TASK DIRECTIONS = Where the records below reach the line containing "Moacir Sader (337, 203)", start transcribing, and end with the line containing "[pesquisar] (466, 60)", exactly and with nothing else added.

^^^^^^^^^^^^^^^^

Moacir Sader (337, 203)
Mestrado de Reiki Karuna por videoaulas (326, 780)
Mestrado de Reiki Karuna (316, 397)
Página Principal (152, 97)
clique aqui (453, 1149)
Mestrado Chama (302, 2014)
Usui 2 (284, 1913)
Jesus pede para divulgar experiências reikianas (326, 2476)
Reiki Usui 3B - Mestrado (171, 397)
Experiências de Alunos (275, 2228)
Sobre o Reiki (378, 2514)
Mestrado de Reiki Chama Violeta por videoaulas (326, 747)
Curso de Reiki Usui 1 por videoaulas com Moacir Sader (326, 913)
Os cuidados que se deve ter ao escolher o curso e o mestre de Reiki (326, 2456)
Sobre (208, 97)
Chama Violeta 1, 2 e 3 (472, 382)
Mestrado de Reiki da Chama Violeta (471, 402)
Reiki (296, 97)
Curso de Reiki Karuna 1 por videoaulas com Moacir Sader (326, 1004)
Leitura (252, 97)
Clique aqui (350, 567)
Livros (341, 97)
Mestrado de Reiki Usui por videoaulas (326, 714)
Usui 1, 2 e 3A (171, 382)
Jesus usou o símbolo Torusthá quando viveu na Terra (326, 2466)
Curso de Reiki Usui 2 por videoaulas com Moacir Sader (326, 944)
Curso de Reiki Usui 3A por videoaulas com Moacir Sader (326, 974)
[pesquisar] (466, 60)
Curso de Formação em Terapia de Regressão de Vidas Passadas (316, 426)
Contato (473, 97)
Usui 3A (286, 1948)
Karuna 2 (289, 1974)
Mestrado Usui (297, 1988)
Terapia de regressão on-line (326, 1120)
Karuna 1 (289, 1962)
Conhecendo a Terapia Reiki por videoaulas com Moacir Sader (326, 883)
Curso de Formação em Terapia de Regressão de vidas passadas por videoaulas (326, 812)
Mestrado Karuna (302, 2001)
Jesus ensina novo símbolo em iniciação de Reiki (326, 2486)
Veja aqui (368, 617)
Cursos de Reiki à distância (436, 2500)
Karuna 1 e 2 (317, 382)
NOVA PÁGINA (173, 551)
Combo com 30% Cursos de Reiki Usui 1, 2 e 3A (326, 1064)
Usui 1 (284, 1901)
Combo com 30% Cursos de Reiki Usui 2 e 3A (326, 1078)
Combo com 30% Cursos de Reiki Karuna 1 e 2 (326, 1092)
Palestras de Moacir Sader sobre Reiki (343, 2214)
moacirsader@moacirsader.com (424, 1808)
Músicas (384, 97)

^^^^^^^^^^^^^^^^

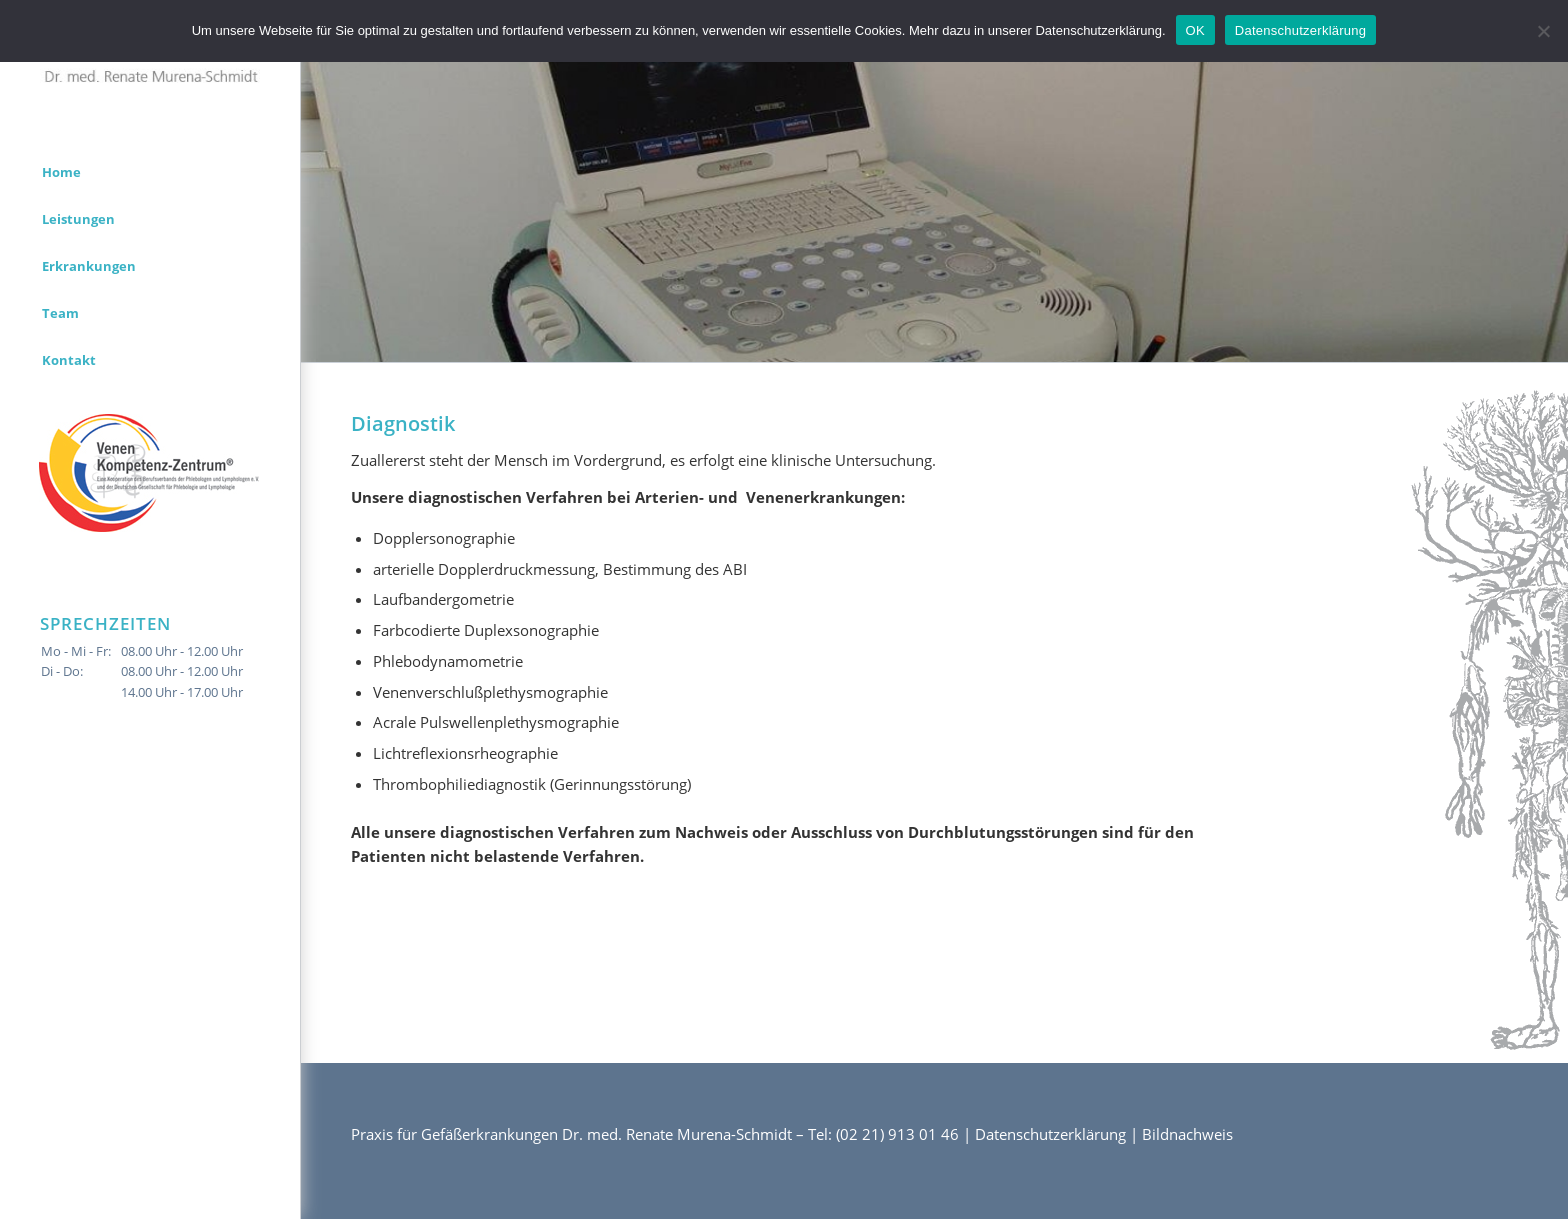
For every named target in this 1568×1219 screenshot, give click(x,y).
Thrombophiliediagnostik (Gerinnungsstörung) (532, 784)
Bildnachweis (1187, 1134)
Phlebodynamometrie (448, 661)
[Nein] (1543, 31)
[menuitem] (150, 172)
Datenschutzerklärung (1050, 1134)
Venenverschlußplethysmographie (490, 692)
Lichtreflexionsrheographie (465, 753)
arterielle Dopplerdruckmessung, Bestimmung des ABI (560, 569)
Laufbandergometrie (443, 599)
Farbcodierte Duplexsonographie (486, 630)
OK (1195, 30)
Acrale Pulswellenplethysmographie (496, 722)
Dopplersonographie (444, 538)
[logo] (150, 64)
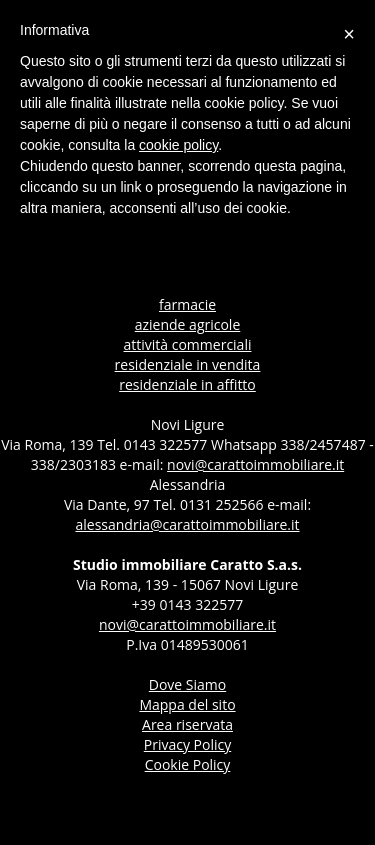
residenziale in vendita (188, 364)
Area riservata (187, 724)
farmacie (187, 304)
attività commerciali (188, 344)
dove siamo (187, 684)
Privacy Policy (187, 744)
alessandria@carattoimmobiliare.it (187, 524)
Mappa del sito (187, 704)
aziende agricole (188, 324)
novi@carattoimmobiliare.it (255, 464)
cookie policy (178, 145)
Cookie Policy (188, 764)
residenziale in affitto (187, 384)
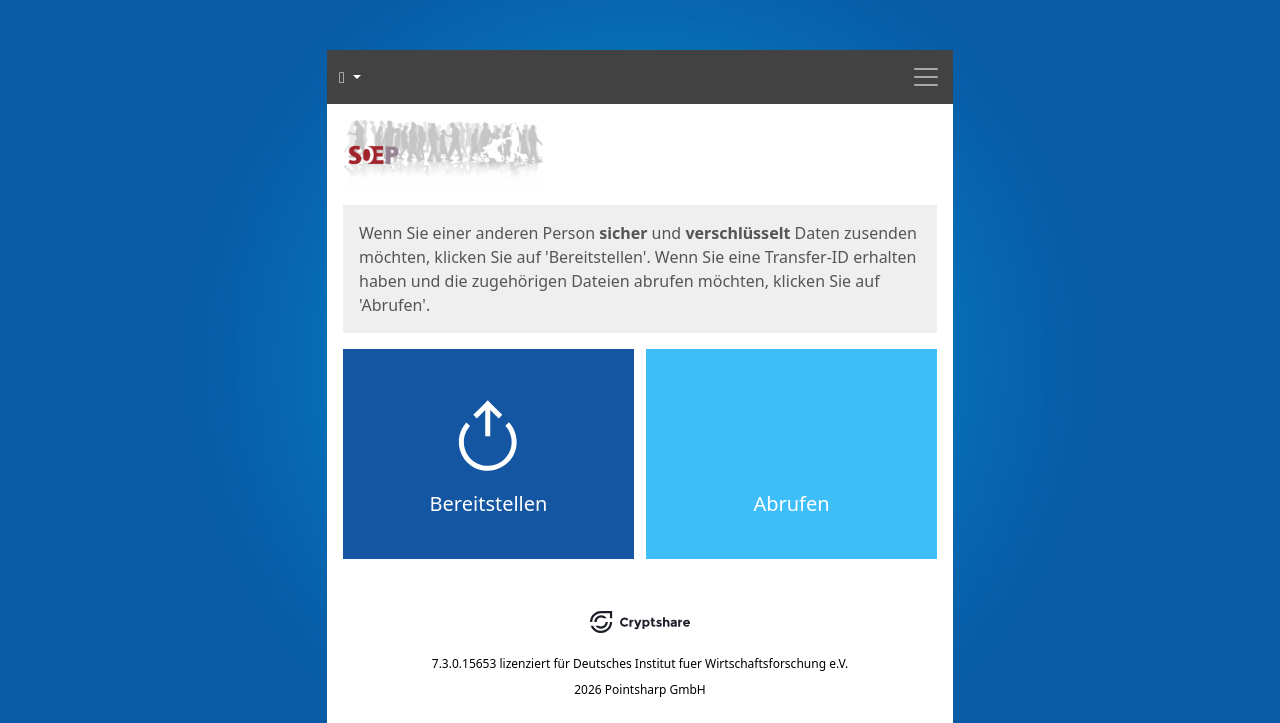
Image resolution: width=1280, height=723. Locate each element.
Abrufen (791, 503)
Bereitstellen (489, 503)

^^^^^^^^^^^^^^^^

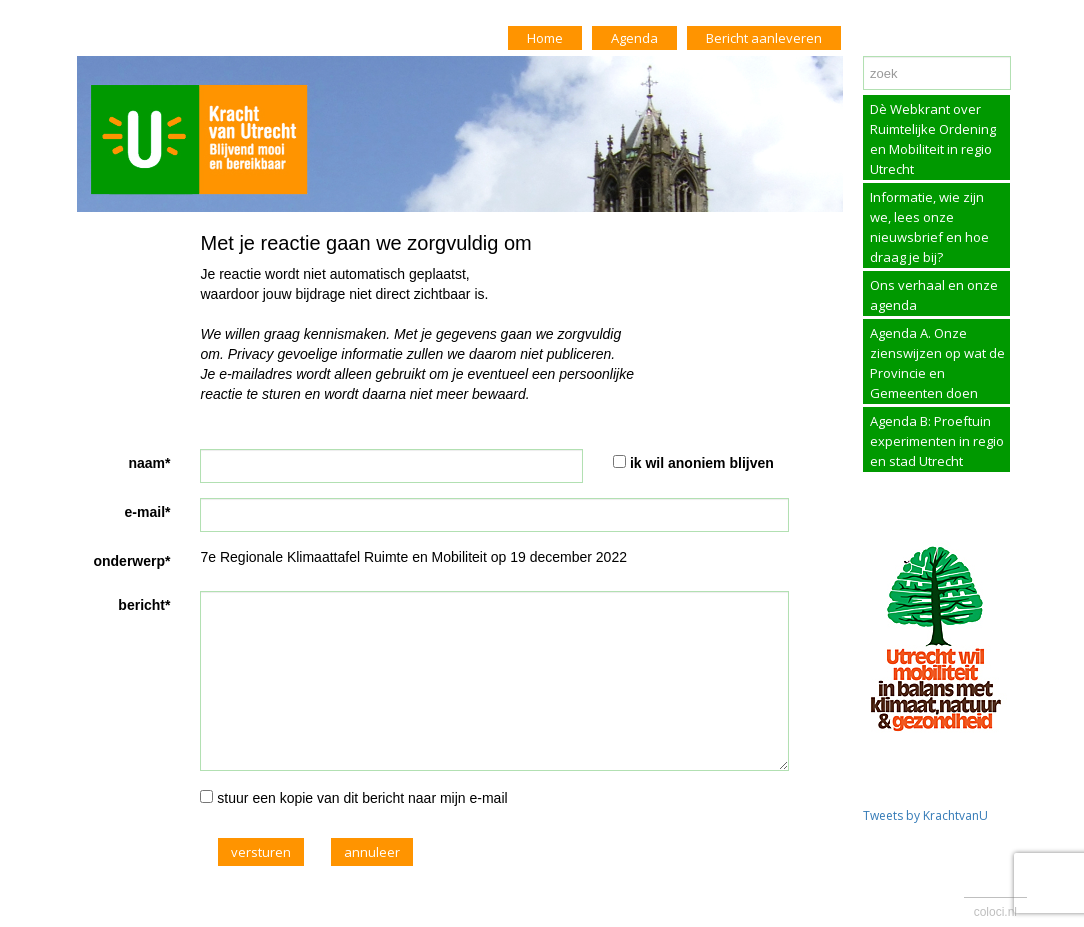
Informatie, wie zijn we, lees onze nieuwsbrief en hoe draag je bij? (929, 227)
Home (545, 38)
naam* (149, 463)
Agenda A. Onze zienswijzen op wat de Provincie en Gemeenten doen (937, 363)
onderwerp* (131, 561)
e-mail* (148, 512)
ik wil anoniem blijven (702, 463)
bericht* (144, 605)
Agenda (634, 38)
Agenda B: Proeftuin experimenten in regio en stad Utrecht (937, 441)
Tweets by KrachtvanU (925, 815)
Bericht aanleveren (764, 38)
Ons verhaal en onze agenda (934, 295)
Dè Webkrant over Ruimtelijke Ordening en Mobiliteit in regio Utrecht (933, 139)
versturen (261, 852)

^^^^^^^^^^^^^^^^

SOLUTION TO THE EXERCISE =
Moacir Sader (337, 203)
Mestrado de Reiki Karuna por videoaulas (326, 780)
Mestrado de Reiki Karuna (316, 397)
Página Principal (152, 97)
clique aqui (453, 1149)
Mestrado Chama (302, 2014)
Usui 2 (284, 1913)
Jesus pede para divulgar experiências reikianas (326, 2476)
Reiki Usui 3B - Mestrado (171, 397)
Experiências de Alunos (275, 2228)
Sobre o Reiki (378, 2514)
Mestrado de Reiki Chama Violeta por videoaulas (326, 747)
Curso de Reiki Usui 1 por videoaulas com Moacir Sader (326, 913)
Os cuidados que se deve ter ao escolher o curso e o mestre de Reiki (326, 2456)
Sobre (208, 97)
Chama Violeta 1, 2 e 3 (472, 382)
Mestrado de Reiki da Chama Violeta (471, 402)
Reiki (296, 97)
Curso de Reiki Karuna 1 por videoaulas com Moacir Sader (326, 1004)
Leitura (252, 97)
Clique aqui (350, 567)
Livros (341, 97)
Mestrado de Reiki Usui por videoaulas (326, 714)
Usui 1, 2 e 3A (171, 382)
Jesus usou o símbolo Torusthá quando viveu na Terra (326, 2466)
Curso de Reiki Usui 2 por videoaulas com Moacir Sader (326, 944)
Curso de Reiki Usui 3A por videoaulas com Moacir Sader (326, 974)
[pesquisar] (466, 60)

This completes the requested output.